Kyle Gann on music after the fact

Archives for May 2009

Teaching, its Unexpected Rewards

From a student’s music-history senior project about Japanese Noise artist Yamataka Eye comes what is surely one of the most magnificent understatements in the literature: 

By destroying a club with a bulldozer, Eye, in a very
direct way, called into question the way music is consumed by the public.

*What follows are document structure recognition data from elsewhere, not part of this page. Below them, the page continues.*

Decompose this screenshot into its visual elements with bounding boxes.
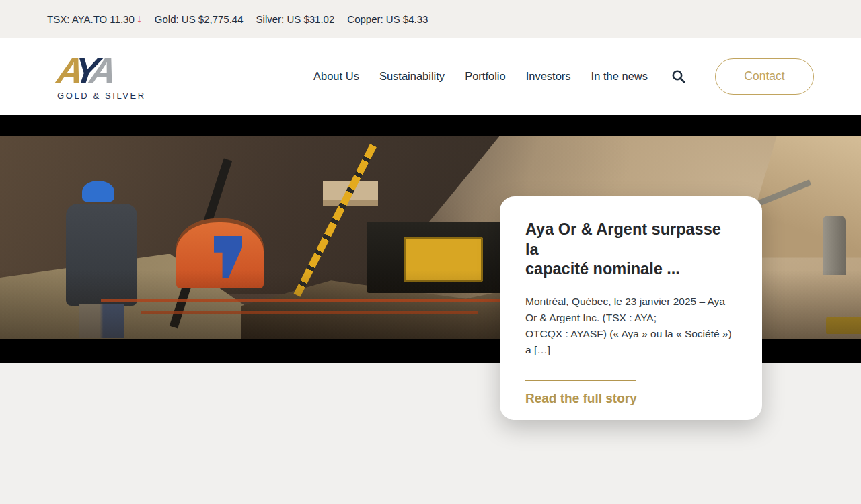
news-card-title: Aya Or & Argent surpasse la capacité nom… — [525, 220, 737, 280]
read-full-story-link[interactable]: Read the full story — [525, 391, 637, 406]
ticker-silver: Silver: US $31.02 — [256, 13, 335, 25]
news-card-body: Montréal, Québec, le 23 janvier 2025 – A… — [525, 294, 737, 358]
search-icon — [671, 69, 687, 85]
contact-button[interactable]: Contact — [715, 58, 814, 95]
news-card: Aya Or & Argent surpasse la capacité nom… — [500, 196, 762, 420]
search-button[interactable] — [671, 69, 687, 85]
nav-item-portfolio[interactable]: Portfolio — [465, 70, 506, 83]
ticker-bar: TSX: AYA.TO 11.30 ↓ Gold: US $2,775.44 S… — [0, 0, 861, 38]
logo-letters: A Y A — [54, 52, 148, 89]
nav-item-in-the-news[interactable]: In the news — [591, 70, 648, 83]
nav-item-sustainability[interactable]: Sustainability — [379, 70, 445, 83]
main-nav: About Us Sustainability Portfolio Invest… — [313, 70, 648, 83]
hero-section: Aya Or & Argent surpasse la capacité nom… — [0, 115, 861, 363]
ticker-tsx-label: TSX: AYA.TO 11.30 — [47, 13, 135, 25]
nav-item-about-us[interactable]: About Us — [313, 70, 359, 83]
logo-letter-a2: A — [87, 52, 119, 89]
logo[interactable]: A Y A GOLD & SILVER — [57, 52, 146, 101]
down-arrow-icon: ↓ — [137, 13, 142, 25]
ticker-tsx: TSX: AYA.TO 11.30 ↓ — [47, 13, 142, 25]
news-card-divider — [525, 380, 636, 381]
ticker-copper: Copper: US $4.33 — [347, 13, 428, 25]
site-header: A Y A GOLD & SILVER About Us Sustainabil… — [0, 38, 861, 115]
logo-tagline: GOLD & SILVER — [57, 91, 146, 101]
hero-silo — [823, 216, 846, 275]
nav-item-investors[interactable]: Investors — [526, 70, 571, 83]
ticker-gold: Gold: US $2,775.44 — [155, 13, 244, 25]
hero-worker-helmet — [82, 181, 114, 202]
page: TSX: AYA.TO 11.30 ↓ Gold: US $2,775.44 S… — [0, 0, 861, 504]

Renske Descends Upon Annandale

The young Dutch composer Renske Vrolijk (young relative to me, anyway) is in New York this week, and she’s making an appearance at Bard College this Thursday. She’s the composer of the delightful cantata based on the wreck of the Hindenburg, titled Charlie, Charlie, which I wrote about from Amsterdam a couple of years ago. She’ll play her music and show video examples at 4 PM in the Blum music building at Bard, room 217. She’s a fabulous composer, somewhat at odds with the ironic, Stravinskian idiom that all Dutch composers are expected to write in, and I hope she’ll tell the story about the time John Adams admitted that he stole an idea from a piece of hers. 

Living Inside the Notes

Despite it being the busiest part of my school year and busier than usual, I have taken advantage of odd moments to complete my transcription of Harold Budd’s 1982 piano solo Children on the Hill. A friend asks if I couldn’t persuade Harold to transcribe his own damn solo, but that’s beside the point: there is nothing, I think, more educational than transcribing or arranging a work of art you particularly admire. I could never have internalized the piece so deeply from playing through another person’s transcription. And I do a lot of such work for no practical benefit beyond the enlargement of my own musicality. I have a full, playable piano transcription of Ives’s Third Symphony that I wrote several years ago and presumably can do nothing with, because of copyright issues; and also partial piano arrangements of Harris’s Third Symphony and Sibelius’s Fourth, works whose inner logic I wanted to imbibe in full. Mozart learned to compose by copying out the works of others and turning sonatas by lesser composers into his own early concertos. I don’t know a more efficient way to become a composer.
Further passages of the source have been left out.